LONDON (AFP) -
Lativia’s Maris Strombergs (R) rides ahead of Australia’s Sam Willoughby and Colombia’s Carlos Mario Oquendo Zabala (L) during the BMX cycling men’s final event at the London 2012 Olympic Games.
Latvian powerhouse Maris Strombergs and hip-hop loving Colombian Mariana Pajon stormed to the the men’s and women’s BMX golds as Britain’s medal favourites failed to shine at the VeloPark on Friday.
Strombergs, 25, claimed the maiden Olympic men’s BMX gold when the sport made its debut in Beijing.
Despite coming up against a handful of younger rivals who had shown their mettle in the unforgiving quarter-finals and semi-finals, the Latvian stepped up when it mattered most.
A two-time world champion known as ‘The Machine’, Strombergs shot off the eight-metre high ramp and quickly built a slight lead on the rest of the eight-man field.
Australia’s world champion Sam Willoughby, 20, was hot on his heels but with several jumps and berms to negotiate, neither rider was free of danger.
Colombia’s Mariana Pajon (L) celebrates with members of her team after winning the BMX cycling women’s final event at the London 2012 Olympic Games.
British gold medal hope Liam Phillips came down on the penultimate berm and struggled to rejoin the field after he could not clip his foot back on to his pedal. He eventually finished eighth.

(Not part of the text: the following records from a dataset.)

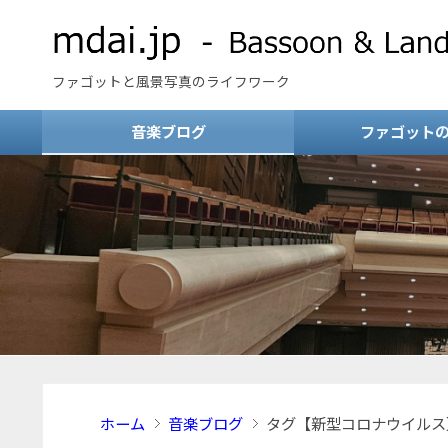
ファゴットと風景写真のライフワーク
音楽ブログ
ファゴット
ホーム
音楽ブログ
タグ【新型コロナウイルス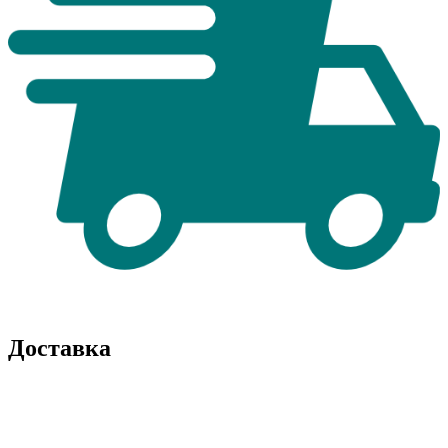
Доставка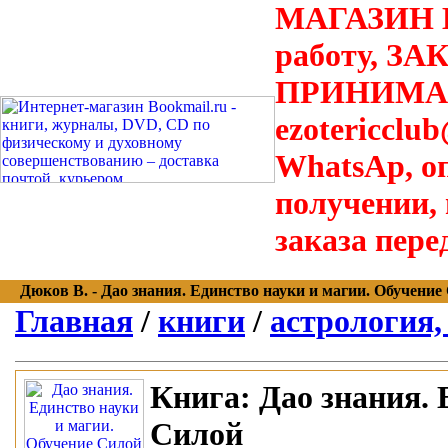
МАГАЗИН В
работу, З
ПРИНИМАЮТ
ezotericclu
WhatsAp, о
получении,
заказа пере
Дюков В. - Дао знания. Единство науки и магии. Обучение Си
Главная
/
книги
/
астрология,
Книга:
Дао знания. 
Силой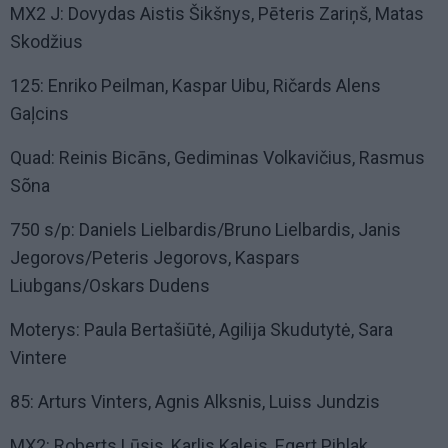
MX2 J: Dovydas Aistis Šikšnys, Pēteris Zariņš, Matas
Skodžius
125: Enriko Peilman, Kaspar Uibu, Ričards Alens
Gaļcins
Quad: Reinis Bicāns, Gediminas Volkavičius, Rasmus
Sõna
750 s/p: Daniels Lielbardis/Bruno Lielbardis, Janis
Jegorovs/Peteris Jegorovs, Kaspars
Liubgans/Oskars Dudens
Moterys: Paula Bertašiūtė, Agilija Skudutytė, Sara
Vintere
85: Arturs Vinters, Agnis Alksnis, Luiss Jundzis
MX2: Roberts Lūsis, Karlis Kalejs, Egert Pihlak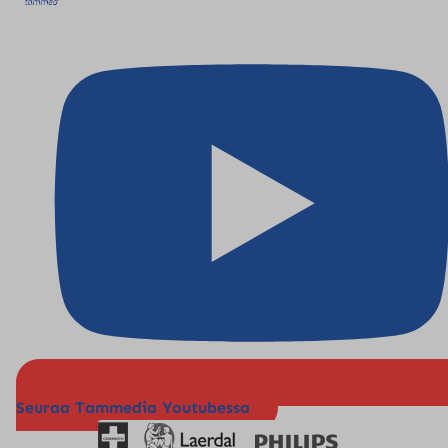
Seuraa Tammedia Youtubessa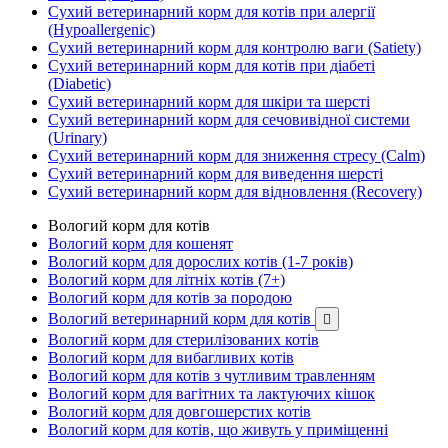
Сухий ветеринарний корм для котів при алергії
(Hypoallergenic)
Сухий ветеринарний корм для контролю ваги (Satiety)
Сухий ветеринарний корм для котів при діабеті
(Diabetic)
Сухий ветеринарний корм для шкіри та шерсті
Сухий ветеринарний корм для сечовивідної системи
(Urinary)
Сухий ветеринарний корм для зниження стресу (Calm)
Сухий ветеринарний корм для виведення шерсті
Сухий ветеринарний корм для відновлення (Recovery)
Вологий корм для котів
Вологий корм для кошенят
Вологий корм для дорослих котів (1-7 років)
Вологий корм для літніх котів (7+)
Вологий корм для котів за породою
Вологий ветеринарний корм для котів

Вологий корм для стерилізованих котів
Вологий корм для вибагливих котів
Вологий корм для котів з чутливим травленням
Вологий корм для вагітних та лактуючих кішок
Вологий корм для довгошерстих котів
Вологий корм для котів, що живуть у приміщенні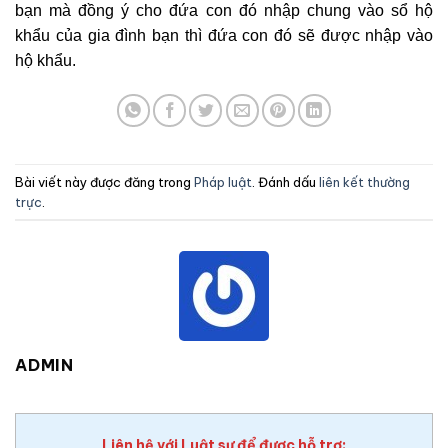
bạn mà đồng ý cho đứa con đó nhập chung vào sổ hộ
khẩu của gia đình bạn thì đứa con đó sẽ được nhập vào
hộ khẩu.
Bài viết này được đăng trong
Pháp luật
. Đánh dấu
liên kết thường
trực
.
ADMIN
Liên hệ với Luật sư để được hỗ trợ: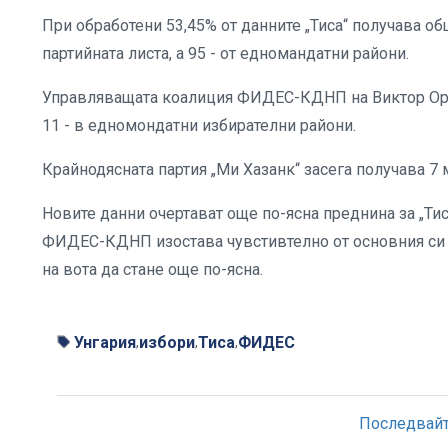
При обработени 53,45% от данните „Тиса“ получава об
партийната листа, а 95 - от едномандатни райони.
Управляващата коалиция ФИДЕС-КДНП на Виктор Орбан
11 - в едномондатни избирателни райони.
Крайнодясната партия „Ми Хазанк“ засега получава 7 
Новите данни очертават още по-ясна преднина за „Тис
ФИДЕС-КДНП изостава чувстивтелно от основния си с
на вота да стане още по-ясна.
Унгария
избори
Тиса
ФИДЕС
,
,
,
Последвайте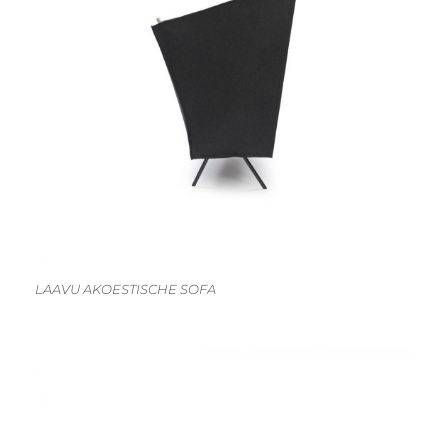
LAAVU AKOESTISCHE SOFA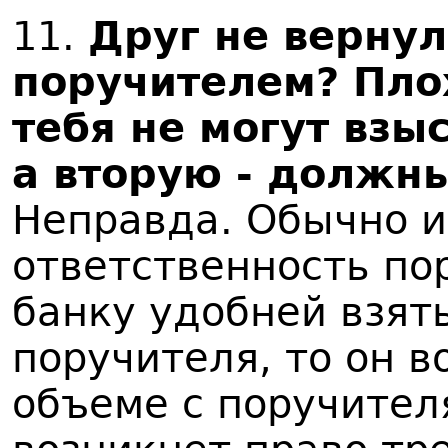
11.
Друг не вернул 
поручителем? Плох
тебя не могут взы
а вторую - должны
Неправда. Обычно и
ответственность пор
банку удобней взят
поручителя, то он в
объеме с поручителя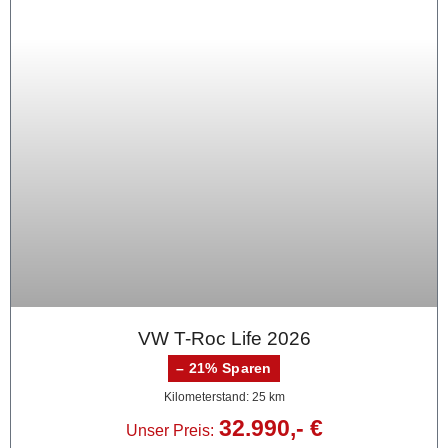
VW T-Roc Life 2026
– 21% Sparen
Kilometerstand: 25 km
32.990,- €
Unser Preis: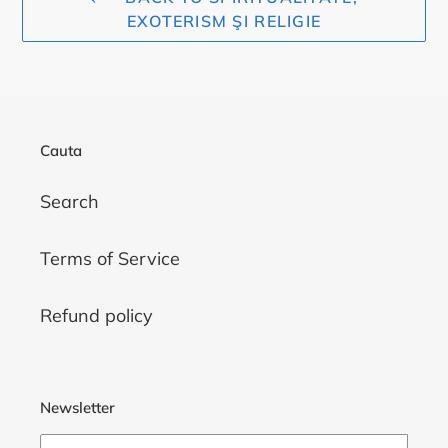
EXOTERISM ŞI RELIGIE
Cauta
Search
Terms of Service
Refund policy
Newsletter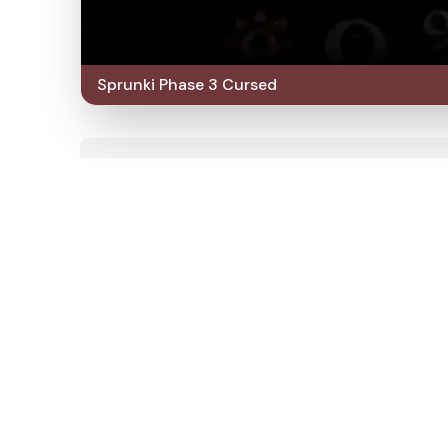
Sprunki Phase 3 Cursed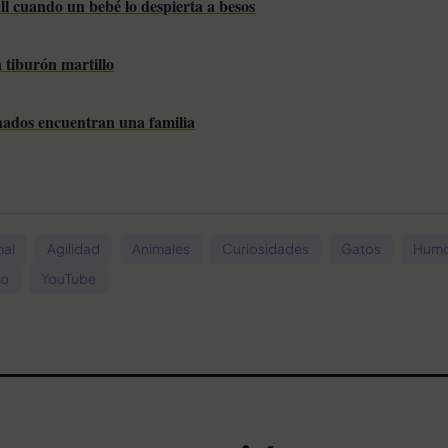
ll cuando un bebé lo despierta a besos
 tiburón martillo
nados encuentran una familia
mal
Agilidad
Animales
Curiosidades
Gatos
Hum
eo
YouTube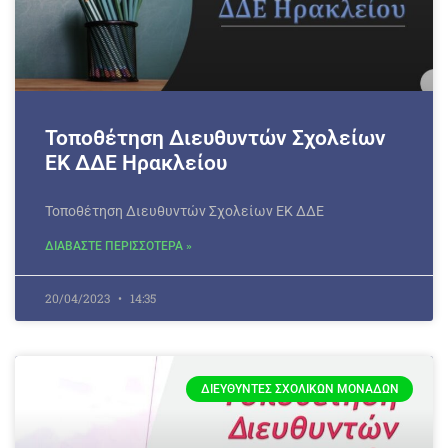
Τοποθέτηση Διευθυντών Σχολείων
ΕΚ ΔΔΕ Ηρακλείου
Τοποθέτηση Διευθυντών Σχολείων ΕΚ ΔΔΕ
ΔΙΑΒΑΣΤΕ ΠΕΡΙΣΣΟΤΕΡΑ »
20/04/2023
14:35
ΔΙΕΥΘΥΝΤΈΣ ΣΧΟΛΙΚΏΝ ΜΟΝΆΔΩΝ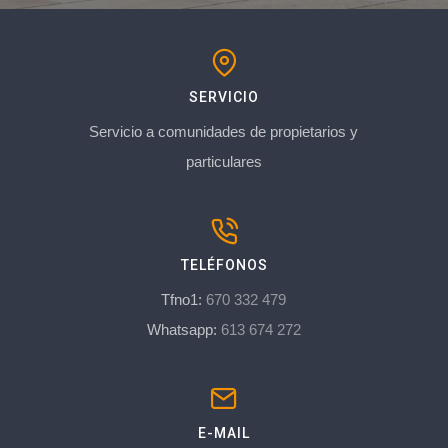
SERVICIO
Servicio a comunidades de propietarios y
particulares
TELÉFONOS
Tfno1:
670 332 479
Whatsapp:
613 674 272
E-MAIL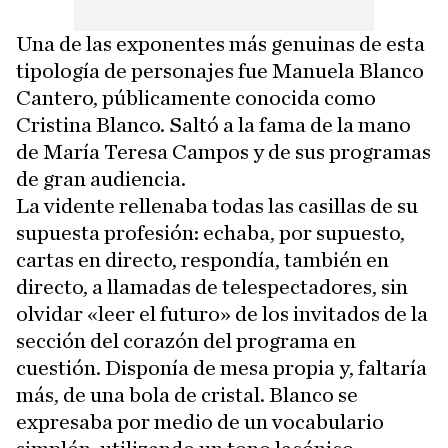
Una de las exponentes más genuinas de esta
tipología de personajes fue Manuela Blanco
Cantero, públicamente conocida como
Cristina Blanco. Saltó a la fama de la mano
de María Teresa Campos y de sus programas
de gran audiencia.
La vidente rellenaba todas las casillas de su
supuesta profesión: echaba, por supuesto,
cartas en directo, respondía, también en
directo, a llamadas de telespectadores, sin
olvidar «leer el futuro» de los invitados de la
sección del corazón del programa en
cuestión. Disponía de mesa propia y, faltaría
más, de una bola de cristal. Blanco se
expresaba por medio de un vocabulario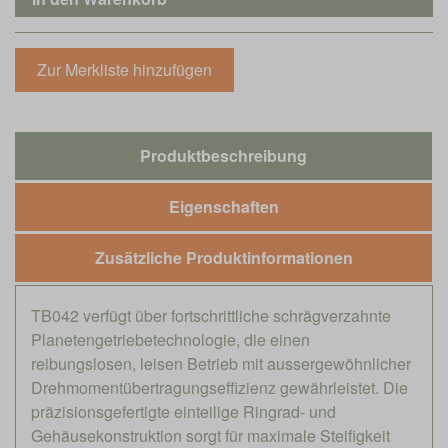
Produktbeschreibung
Eigenschaften
Zusätzliche Produktinformationen
TB042 verfügt über fortschrittliche schrägverzahnte
Planetengetriebetechnologie, die einen
reibungslosen, leisen Betrieb mit aussergewöhnlicher
Drehmomentübertragungseffizienz gewährleistet. Die
präzisionsgefertigte einteilige Ringrad- und
Gehäusekonstruktion sorgt für maximale Steifigkeit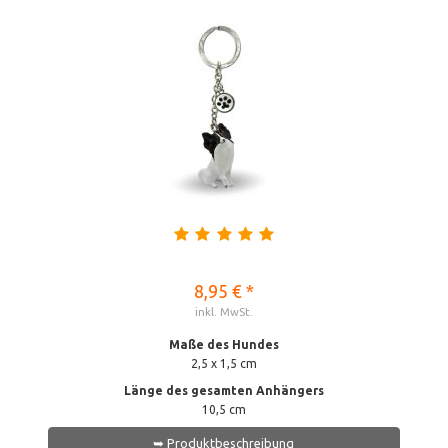
8,95 € *
inkl. MwSt.
Maße des Hundes
2,5 x 1,5 cm
Länge des gesamten Anhängers
10,5 cm
➥ Produktbeschreibung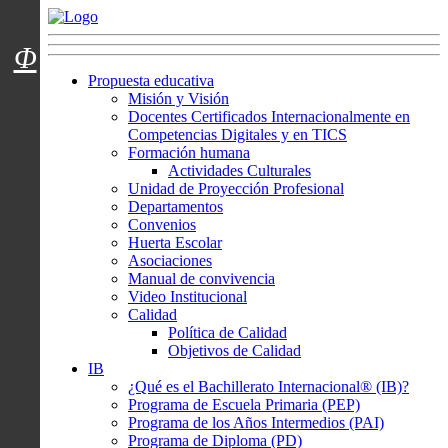
Menú usuarios
Φ
Propuesta educativa
Misión y Visión
Docentes Certificados Internacionalmente en
Competencias Digitales y en TICS
Formación humana
Actividades Culturales
Unidad de Proyección Profesional
Departamentos
Convenios
Huerta Escolar
Asociaciones
Manual de convivencia
Video Institucional
Calidad
Política de Calidad
Objetivos de Calidad
IB
¿Qué es el Bachillerato Internacional® (IB)?
Programa de Escuela Primaria (PEP)
Programa de los Años Intermedios (PAI)
Programa de Diploma (PD)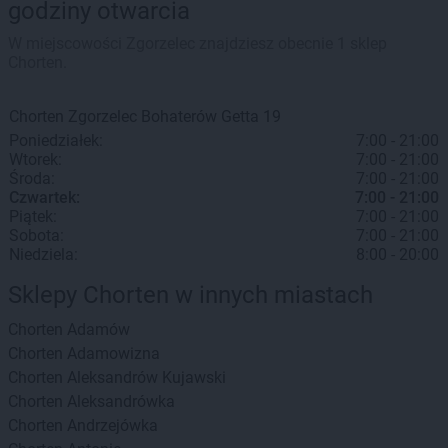
godziny otwarcia
W miejscowości Zgorzelec znajdziesz obecnie 1 sklep
Chorten.
Chorten
Zgorzelec
Bohaterów Getta 19
Poniedziałek:
7:00 - 21:00
Wtorek:
7:00 - 21:00
Środa:
7:00 - 21:00
Czwartek:
7:00 - 21:00
Piątek:
7:00 - 21:00
Sobota:
7:00 - 21:00
Niedziela:
8:00 - 20:00
Sklepy Chorten w innych miastach
Chorten
Adamów
Chorten
Adamowizna
Chorten
Aleksandrów Kujawski
Chorten
Aleksandrówka
Chorten
Andrzejówka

Willoughby was the only rider likely to threaten Strombergs, but the Latvian held on to cross the line unchallenged.
“It’s amazing. I still can’t believe it. I need a few more minutes, man,” said Strombergs, who showed once again that a fast start can provide both a crucial lead and reduce the chances of danger.
“When I came first out of the first turn, I was really confident in myself and my abilities on the track. I know what I am capable of and I know that if I put everything together with a good lap, no one will come past me.”
Silver medallist Willoughby said some early race nerves had been settled after a talk with his father in Australia.
Colombia’s Mariana Pajon (C) poses on the podium with her gold medal flanked by silver medalist New Zealand’s Sarah Walker (L) and Netherlands’ Laura Smulders after the BMX cycling women’s final event at the London 2012 Olympic Games.
“He always puts it back into football AFL (Australian rules) terms, because he is a footie fanatic,” said Willoughby.
“He sort of said to me it’s like you’re playing in a grand final. The first five minutes everyone makes mistakes, everyone’s a wreck and he told me that’s what yesterday was. Then you get it together and I did today.”
Third place went to Colombian Carlos Oquendo, who was among several riders left doubting after suffering crashes.
“I fell twice yesterday, but I never lost faith that I could do it,” said Oquendo.
The 6,000 supporters at the VeloPark included a sizeable Colombian contingent and they were treat to the sight of Pajon powering to gold in style ahead of New Zealand’s Sarah Walker and Dutch teenager Laura Smulders, as British hope Shanaze Reade settled for sixth.
Pajon, who loves hip-hop music and challenging the BMX boys at their own game, burst down the start ramp to seize the lead from the outset on the 440m women’s circuit.
Lativia’s Maris Strombergs (C) poses on the podium with his gold medal flanked by silver medalist Australia’s Sam Willoughby (L) and Colombia’s Carlos Mario Oquendo after winning the BMX cycling men’s final event at the London 2012 Olympic Games.
“My whole life I am trying to win this,” said the 20-year-old Pajon, who won the world title in Copenhagen in 2011. “I want to win it again. I want go out the gate and win it again. It’s unbelievable.”
After a nervous start Walker put herself in medal contention. When she saw Pajon alongside her going into the first corner, she stuck right with the Colombian.
“I just stuck outside her and did what I could,” said Walker. “She rode incredibly today and I was just happy to be in behind her down that last straight.”
Smulders had trained with Walker for a week leading up the Games. And that proved a smart move for the 18-year-old from Nijmegen, who had initially hoped to compete for a first Olympic medal at Rio 2016.
“I was actually aiming for Rio (de Janeiro) but now I already have bronze. Well, let’s go for gold then (in Rio).”